Sur Jean 1,36-42
Maître, où demeures-tu ?

Guillaume de saint Thierry
La contemplation de Dieu, SC 61, p. 123s

Seigneur Jésus-Christ, Vérité et Vie, délivre mon âme de toute idolâtrie. Fais qu’avec toi elle se couche, qu’elle se repaisse de toi au midi de la ferveur de ton amour. C’est qu’en effet mon âme songe à toi, à l’image de laquelle elle a été créée ; qu’elle lutte pour être attentive à ta face. Qu’elle ne soit pas forcée de rentrer dans sa demeure de pauvreté.
Si le regard intérieur de la raison et de l’amour n’a rien sur quoi se poser pour que l’affection se repose, que l’attention s’y fixe, que le fruit de l’amour s’y dépose, alors la contemplation s’émousse, la prière s’attiédit, l’attention se lasse, l’intelligence s’affaiblit, et la raison devient impuissante !
Ô mon Seigneur, réponds-moi, je t’en prie ! Maître, où demeures-tu ? Viens, dit-il, et vois ! Ne crois-tu pas que moi je suis dans le Père, et que le Père est en moi ? grâces à toi, Seigneur, ce n’est pas rien ce à quoi nous sommes parvenus : ton lieu, nous l’avons trouvé. Ton liue, c’est ton Père ; et le lieu du Père, c’est toi. De par ce lieu, tu es localisé ; mais cette localisation qui est la tienne, elle est de loin, plus haute, plus secrète que toute localisation. Cette localisation, c’est l’unité du Père et du Fils, la consubstantialité de la Trinité.
Et quoi ? Avons-nous seulement trouvé un lieu au Seigneur ? Bien mieux, ô mon âme, fais effort tant que tu peux, moins par l’efficacité de la raison que par l’affection de l’amour. Et si le lieu de Dieu, c’est Dieu, si cette localisation est la consubstantialité de de la Trinité, rejette toute imagination usuelle du lieu, et comprends que Dieu, tu l’as trouvé en lui-même. Lui-même le montre, qui est d’autant plus vraiment et certainement, que c’est de lui-même, en lui-même, par lui-même, qu’il est ce qu’il est.

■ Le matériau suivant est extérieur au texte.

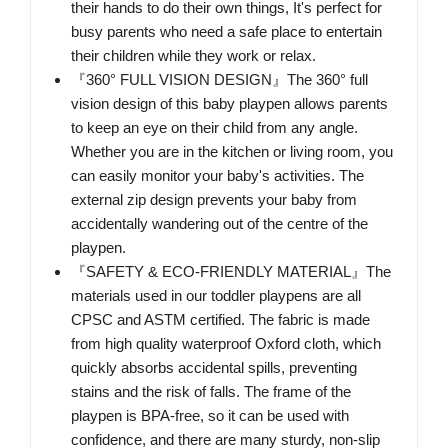
their hands to do their own things, It's perfect for
busy parents who need a safe place to entertain
their children while they work or relax.
『360° FULL VISION DESIGN』The 360° full
vision design of this baby playpen allows parents
to keep an eye on their child from any angle.
Whether you are in the kitchen or living room, you
can easily monitor your baby's activities. The
external zip design prevents your baby from
accidentally wandering out of the centre of the
playpen.
『SAFETY & ECO-FRIENDLY MATERIAL』The
materials used in our toddler playpens are all
CPSC and ASTM certified. The fabric is made
from high quality waterproof Oxford cloth, which
quickly absorbs accidental spills, preventing
stains and the risk of falls. The frame of the
playpen is BPA-free, so it can be used with
confidence, and there are many sturdy, non-slip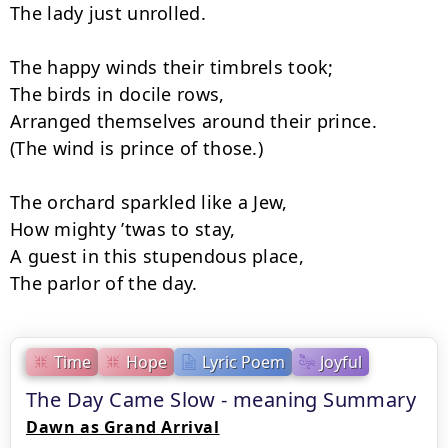
The lady just unrolled.

The happy winds their timbrels took;

The birds in docile rows,

Arranged themselves around their prince.

(The wind is prince of those.)

The orchard sparkled like a Jew,

How mighty ’twas to stay,

A guest in this stupendous place,

The parlor of the day.
Time
Hope
Lyric Poem
Joyful
The Day Came Slow - meaning Summary
Dawn as Grand Arrival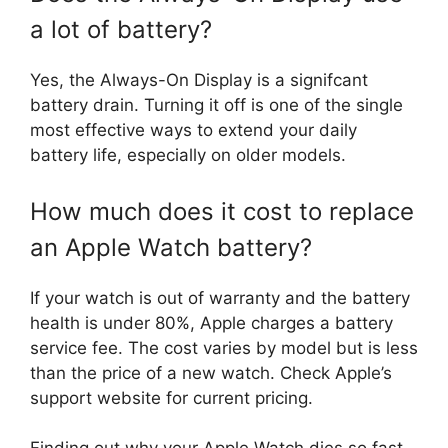
a lot of battery?
Yes, the Always-On Display is a signifcant
battery drain. Turning it off is one of the single
most effective ways to extend your daily
battery life, especially on older models.
How much does it cost to replace
an Apple Watch battery?
If your watch is out of warranty and the battery
health is under 80%, Apple charges a battery
service fee. The cost varies by model but is less
than the price of a new watch. Check Apple’s
support website for current pricing.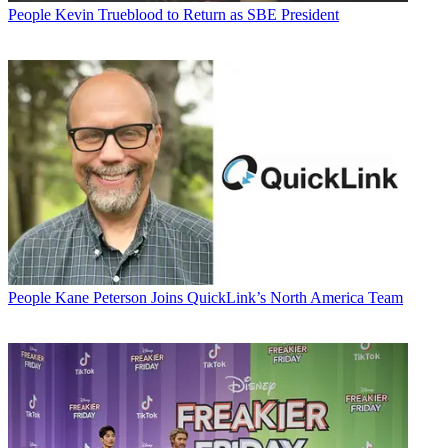
People
Kevin Trueblood to Return as SBE President
People
Kane Peterson Joins QuickLink’s North America Team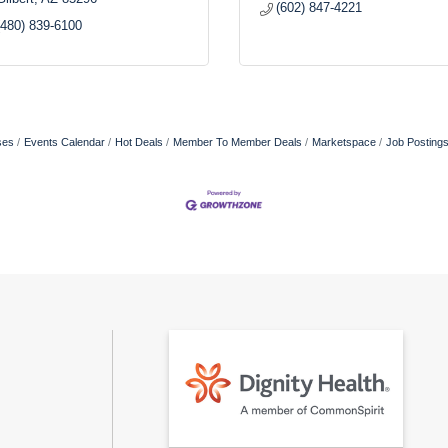
(602) 847-4221
(480) 839-6100
ses
Events Calendar
Hot Deals
Member To Member Deals
Marketspace
Job Posting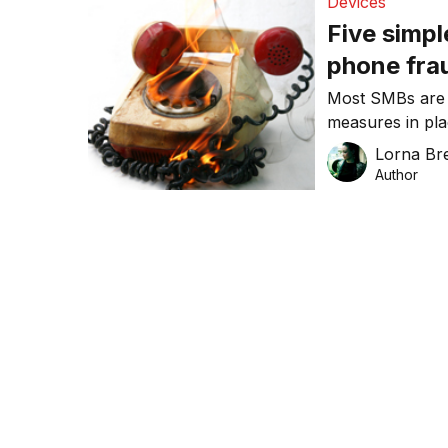
Devices
Five simpl
phone fra
Most SMBs are a
measures in pl
consider threa
Lorna Bre
Author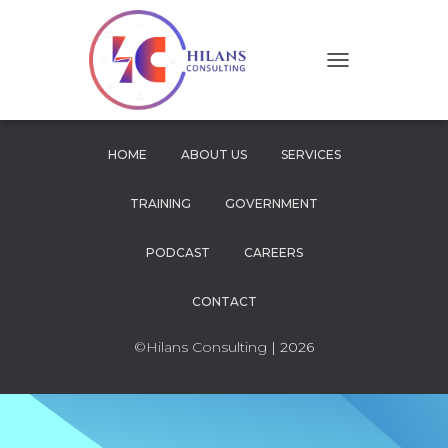
T
O
G
G
L
HOME
ABOUT US
SERVICES
E
N
TRAINING
GOVERNMENT
A
V
I
PODCAST
CAREERS
G
A
CONTACT
T
I
O
©Hilans Consulting
| 2026
N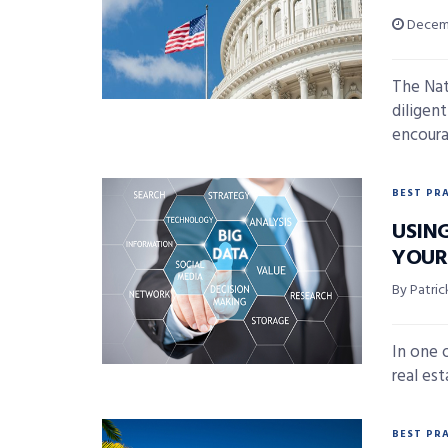
Decemb
The Nat
diligent
encoura
BEST PR
USING
YOUR
By Patri
In one 
real est
BEST PR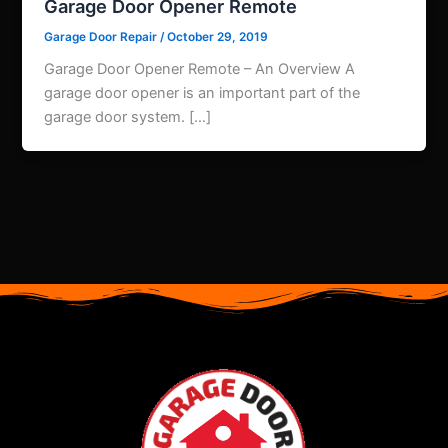
Garage Door Opener Remote
Garage Door Repair
/
October 29, 2019
Garage Door Opener Remote – An Overview A
garage door opener is an important part of the
garage door system. […]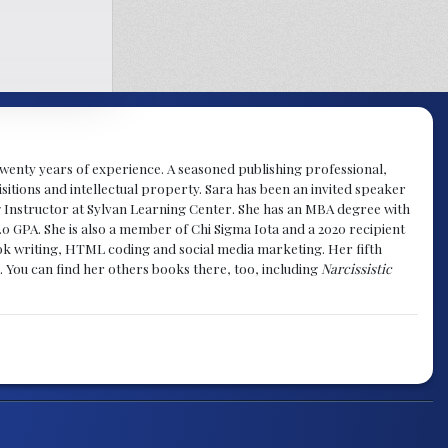
y twenty years of experience. A seasoned publishing professional,
sitions and intellectual property. Sara has been an invited speaker
g Instructor at Sylvan Learning Center. She has an MBA degree with
.0 GPA. She is also a member of Chi Sigma Iota and a 2020 recipient
 book writing, HTML coding and social media marketing. Her fifth
. You can find her others books there, too, including
Narcissistic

Et si quelquefois, en notre oraison, nous tenons les pieds de Jésus, et, attachés à la forme de son humanité, qui fait une seule personne avec le Fils de Dieu, nous n’errons pas, mais cependant nous retardons et empêchons l’oraison spirituelle. Lui-même nous le dit : Il est bon que je m’en aille. Si je ne pars pas, le Paraclet ne viendra pas à Vous.